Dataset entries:
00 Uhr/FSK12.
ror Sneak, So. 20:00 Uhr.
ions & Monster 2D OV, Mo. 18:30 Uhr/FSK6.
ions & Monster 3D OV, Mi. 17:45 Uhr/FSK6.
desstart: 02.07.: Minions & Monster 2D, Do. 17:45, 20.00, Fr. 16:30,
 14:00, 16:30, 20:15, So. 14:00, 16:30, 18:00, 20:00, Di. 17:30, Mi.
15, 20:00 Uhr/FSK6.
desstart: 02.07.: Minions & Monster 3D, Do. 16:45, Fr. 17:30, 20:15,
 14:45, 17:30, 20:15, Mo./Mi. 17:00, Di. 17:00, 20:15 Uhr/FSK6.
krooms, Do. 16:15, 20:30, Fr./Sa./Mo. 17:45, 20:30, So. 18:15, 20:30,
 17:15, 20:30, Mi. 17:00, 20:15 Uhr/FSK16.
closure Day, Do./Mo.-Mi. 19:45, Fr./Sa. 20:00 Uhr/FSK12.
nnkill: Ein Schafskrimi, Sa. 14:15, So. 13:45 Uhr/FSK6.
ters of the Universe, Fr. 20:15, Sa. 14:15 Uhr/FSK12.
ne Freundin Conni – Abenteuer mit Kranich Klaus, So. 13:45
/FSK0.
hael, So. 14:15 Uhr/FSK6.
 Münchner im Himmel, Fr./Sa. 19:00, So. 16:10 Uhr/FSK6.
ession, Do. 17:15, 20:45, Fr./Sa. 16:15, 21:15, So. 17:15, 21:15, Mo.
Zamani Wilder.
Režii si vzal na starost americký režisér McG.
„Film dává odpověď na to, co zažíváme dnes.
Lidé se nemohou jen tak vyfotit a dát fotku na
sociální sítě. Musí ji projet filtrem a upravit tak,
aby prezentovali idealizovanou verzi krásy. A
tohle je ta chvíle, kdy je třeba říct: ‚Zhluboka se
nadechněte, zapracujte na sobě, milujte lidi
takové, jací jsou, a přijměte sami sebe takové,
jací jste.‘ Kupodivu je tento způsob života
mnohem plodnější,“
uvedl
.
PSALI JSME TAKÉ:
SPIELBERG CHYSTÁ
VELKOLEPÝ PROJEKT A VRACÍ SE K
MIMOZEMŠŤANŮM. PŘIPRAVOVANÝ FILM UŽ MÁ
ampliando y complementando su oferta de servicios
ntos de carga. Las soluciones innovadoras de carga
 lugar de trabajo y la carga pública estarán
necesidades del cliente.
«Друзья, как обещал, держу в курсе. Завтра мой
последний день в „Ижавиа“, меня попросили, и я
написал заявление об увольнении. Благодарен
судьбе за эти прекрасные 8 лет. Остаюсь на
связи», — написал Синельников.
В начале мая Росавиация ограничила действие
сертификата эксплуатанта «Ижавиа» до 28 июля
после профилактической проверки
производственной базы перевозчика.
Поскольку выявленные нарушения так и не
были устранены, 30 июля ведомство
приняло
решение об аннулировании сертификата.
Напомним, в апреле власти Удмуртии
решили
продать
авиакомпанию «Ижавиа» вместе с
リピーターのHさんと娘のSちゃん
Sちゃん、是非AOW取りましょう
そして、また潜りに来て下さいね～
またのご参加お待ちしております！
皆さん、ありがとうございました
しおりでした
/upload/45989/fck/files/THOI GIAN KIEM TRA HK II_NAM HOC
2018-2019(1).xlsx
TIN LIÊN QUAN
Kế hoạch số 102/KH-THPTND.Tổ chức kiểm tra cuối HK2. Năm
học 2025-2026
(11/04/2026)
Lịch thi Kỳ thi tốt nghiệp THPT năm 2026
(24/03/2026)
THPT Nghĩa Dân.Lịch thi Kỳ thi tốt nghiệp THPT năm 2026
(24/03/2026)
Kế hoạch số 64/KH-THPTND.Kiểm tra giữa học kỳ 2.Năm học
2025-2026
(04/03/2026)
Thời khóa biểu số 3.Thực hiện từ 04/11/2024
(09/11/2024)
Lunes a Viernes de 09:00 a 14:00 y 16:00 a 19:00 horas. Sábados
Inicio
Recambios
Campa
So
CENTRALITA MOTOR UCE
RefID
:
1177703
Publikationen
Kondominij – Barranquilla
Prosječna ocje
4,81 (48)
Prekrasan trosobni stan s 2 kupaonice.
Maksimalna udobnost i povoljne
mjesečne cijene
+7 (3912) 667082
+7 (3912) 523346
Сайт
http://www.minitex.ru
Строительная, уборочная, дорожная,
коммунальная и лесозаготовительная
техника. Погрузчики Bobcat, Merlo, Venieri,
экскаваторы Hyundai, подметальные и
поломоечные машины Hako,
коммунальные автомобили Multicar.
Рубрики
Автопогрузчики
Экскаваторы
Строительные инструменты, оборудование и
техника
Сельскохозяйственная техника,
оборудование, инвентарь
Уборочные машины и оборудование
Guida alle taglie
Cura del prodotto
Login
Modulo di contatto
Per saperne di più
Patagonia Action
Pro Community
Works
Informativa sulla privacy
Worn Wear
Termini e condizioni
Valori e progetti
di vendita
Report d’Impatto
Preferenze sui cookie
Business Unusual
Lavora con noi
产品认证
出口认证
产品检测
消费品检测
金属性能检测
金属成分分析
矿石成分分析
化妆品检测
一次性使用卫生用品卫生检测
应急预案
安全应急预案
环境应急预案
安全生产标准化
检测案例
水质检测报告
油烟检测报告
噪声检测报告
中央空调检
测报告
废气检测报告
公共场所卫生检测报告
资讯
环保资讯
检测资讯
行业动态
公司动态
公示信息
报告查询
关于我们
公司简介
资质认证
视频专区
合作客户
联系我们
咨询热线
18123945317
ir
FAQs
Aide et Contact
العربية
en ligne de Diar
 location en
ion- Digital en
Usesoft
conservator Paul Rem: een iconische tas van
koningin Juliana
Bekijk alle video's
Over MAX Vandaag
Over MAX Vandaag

- **What is expected**: What lines above contain the word "Lịch"? Return each such line.

- **Answer box**:
Lịch thi Kỳ thi tốt nghiệp THPT năm 2026
THPT Nghĩa Dân.Lịch thi Kỳ thi tốt nghiệp THPT năm 2026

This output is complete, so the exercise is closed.